Segment Open

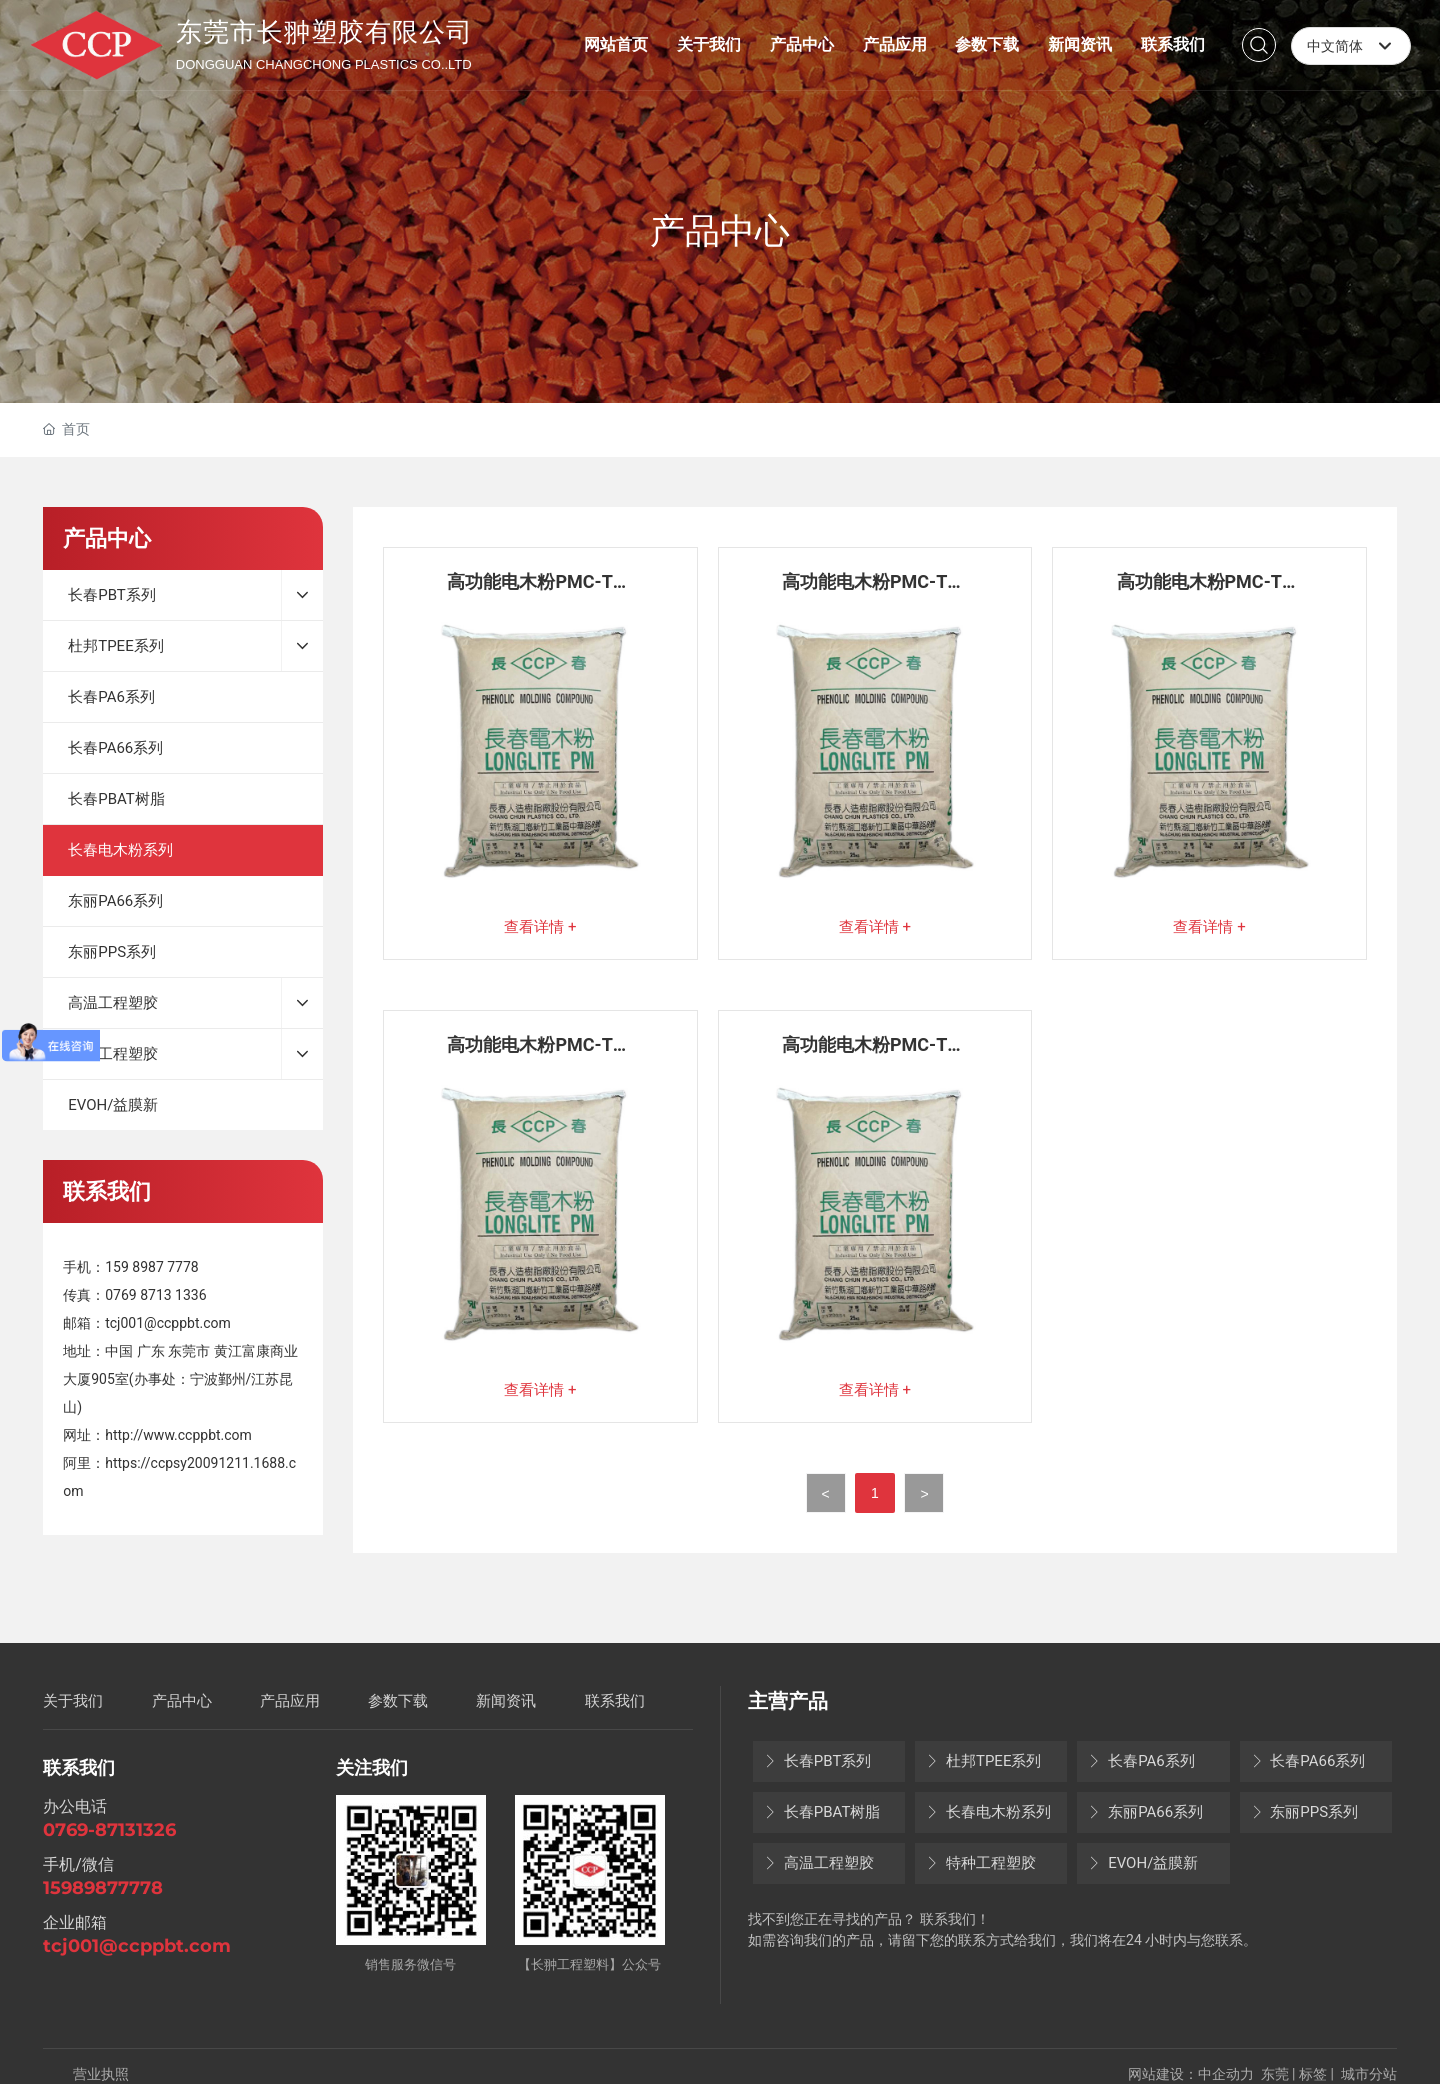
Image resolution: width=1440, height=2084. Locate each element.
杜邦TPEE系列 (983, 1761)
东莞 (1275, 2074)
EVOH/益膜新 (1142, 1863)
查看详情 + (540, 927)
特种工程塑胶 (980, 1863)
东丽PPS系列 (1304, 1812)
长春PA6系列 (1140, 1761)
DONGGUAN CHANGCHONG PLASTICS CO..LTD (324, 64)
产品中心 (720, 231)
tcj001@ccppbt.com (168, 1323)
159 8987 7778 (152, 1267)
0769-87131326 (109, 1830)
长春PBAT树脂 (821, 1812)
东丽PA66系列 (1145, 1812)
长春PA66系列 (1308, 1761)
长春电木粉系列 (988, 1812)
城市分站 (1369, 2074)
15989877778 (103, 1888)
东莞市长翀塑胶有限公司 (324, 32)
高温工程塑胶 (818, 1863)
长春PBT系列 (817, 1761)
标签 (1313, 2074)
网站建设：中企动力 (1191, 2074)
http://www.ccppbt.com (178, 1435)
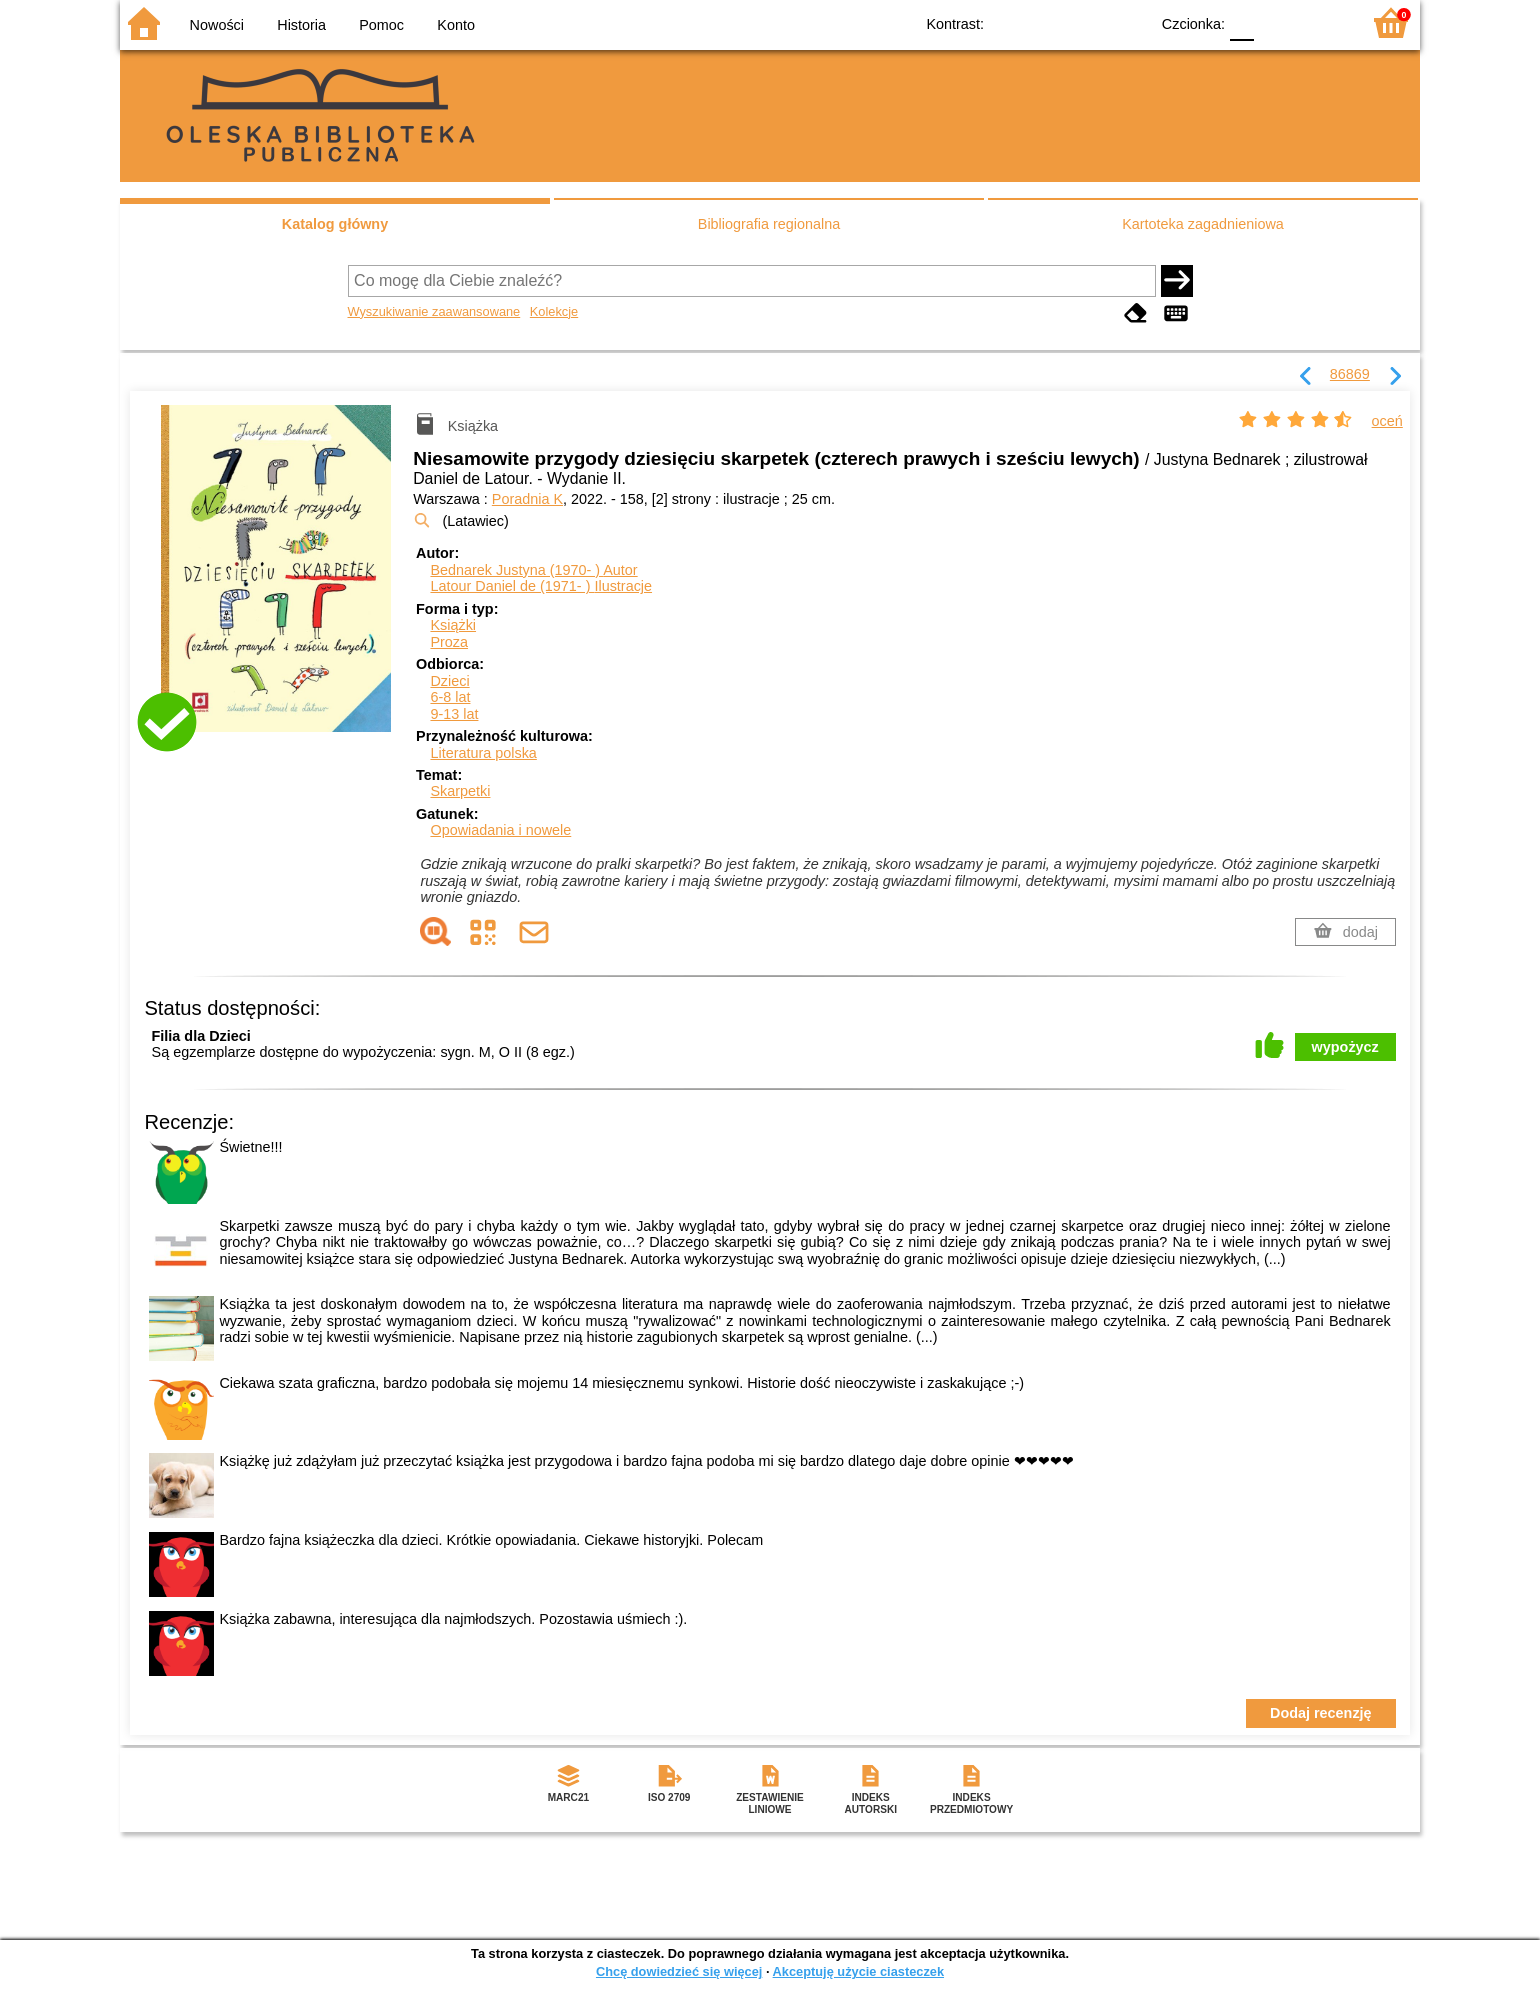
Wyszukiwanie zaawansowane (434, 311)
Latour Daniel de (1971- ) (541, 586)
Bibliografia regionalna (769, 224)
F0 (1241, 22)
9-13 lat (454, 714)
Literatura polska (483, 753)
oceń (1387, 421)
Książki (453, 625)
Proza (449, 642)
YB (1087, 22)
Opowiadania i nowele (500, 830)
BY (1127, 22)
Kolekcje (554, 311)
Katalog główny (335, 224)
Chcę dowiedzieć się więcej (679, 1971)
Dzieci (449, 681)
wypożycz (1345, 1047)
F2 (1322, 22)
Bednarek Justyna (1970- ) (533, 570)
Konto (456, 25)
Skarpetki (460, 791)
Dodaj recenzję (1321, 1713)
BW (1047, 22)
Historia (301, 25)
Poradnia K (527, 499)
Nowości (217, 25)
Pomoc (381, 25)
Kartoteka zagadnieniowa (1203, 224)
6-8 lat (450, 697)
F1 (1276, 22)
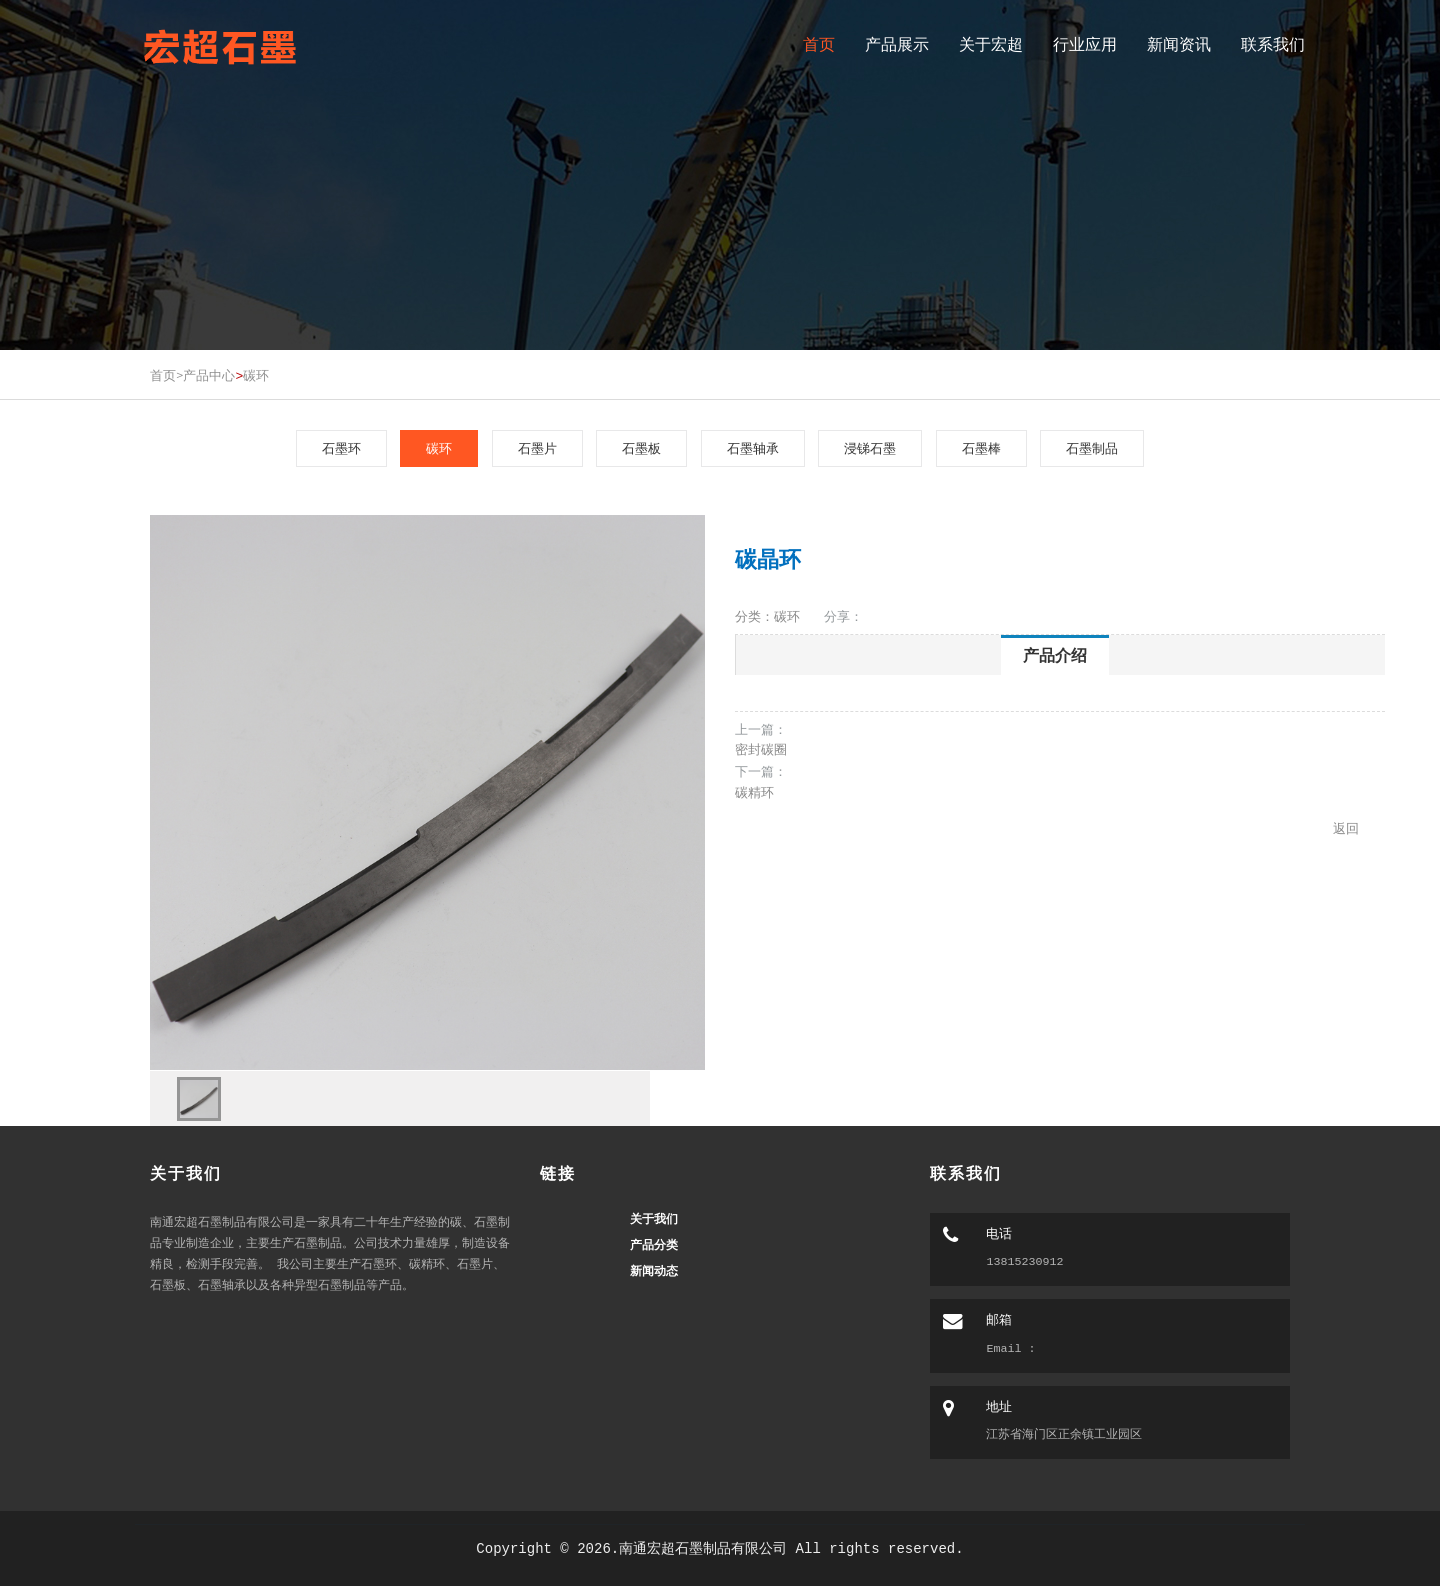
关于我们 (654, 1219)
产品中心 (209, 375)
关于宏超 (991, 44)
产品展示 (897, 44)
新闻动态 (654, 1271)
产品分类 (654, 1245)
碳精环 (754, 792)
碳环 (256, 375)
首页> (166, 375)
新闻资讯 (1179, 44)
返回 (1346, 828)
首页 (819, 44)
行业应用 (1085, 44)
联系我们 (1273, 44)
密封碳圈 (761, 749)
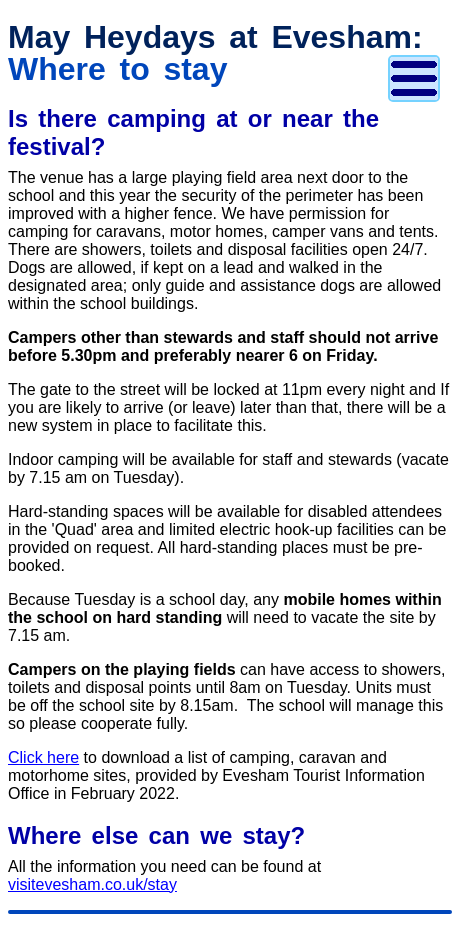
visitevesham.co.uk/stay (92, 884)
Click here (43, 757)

Segment Closed

## YOUR TASK
If a picture sits between the line containing "159 8987 7778 (152, 1267)" and the line containing "Kartoteka zagadnieniowa (1203, 224)", leave it out, and return the lines of that range above exactly, both ends included.

## RESPONSE TO THIS TASK
159 8987 7778 (152, 1267)
0769-87131326 (109, 1830)
长春PBAT树脂 (821, 1812)
东丽PA66系列 (1145, 1812)
长春PA66系列 (1308, 1761)
长春电木粉系列 (988, 1812)
城市分站 (1369, 2074)
15989877778 (103, 1888)
东莞市长翀塑胶有限公司 (324, 32)
高温工程塑胶 (818, 1863)
长春PBT系列 (817, 1761)
标签 (1313, 2074)
网站建设：中企动力 (1191, 2074)
http://www.ccppbt.com (178, 1435)
Wyszukiwanie zaawansowane (434, 311)
Latour Daniel de (1971- ) (541, 586)
Bibliografia regionalna (769, 224)
F0 (1241, 22)
9-13 lat (454, 714)
Literatura polska (483, 753)
oceń (1387, 421)
Książki (453, 625)
Proza (449, 642)
YB (1087, 22)
Opowiadania i nowele (500, 830)
BY (1127, 22)
Kolekcje (554, 311)
Katalog główny (335, 224)
Chcę dowiedzieć się więcej (679, 1971)
Dzieci (449, 681)
wypożycz (1345, 1047)
F2 (1322, 22)
Bednarek Justyna (1970- ) (533, 570)
Konto (456, 25)
Skarpetki (460, 791)
Dodaj recenzję (1321, 1713)
BW (1047, 22)
Historia (301, 25)
Poradnia K (527, 499)
Nowości (217, 25)
Pomoc (381, 25)
Kartoteka zagadnieniowa (1203, 224)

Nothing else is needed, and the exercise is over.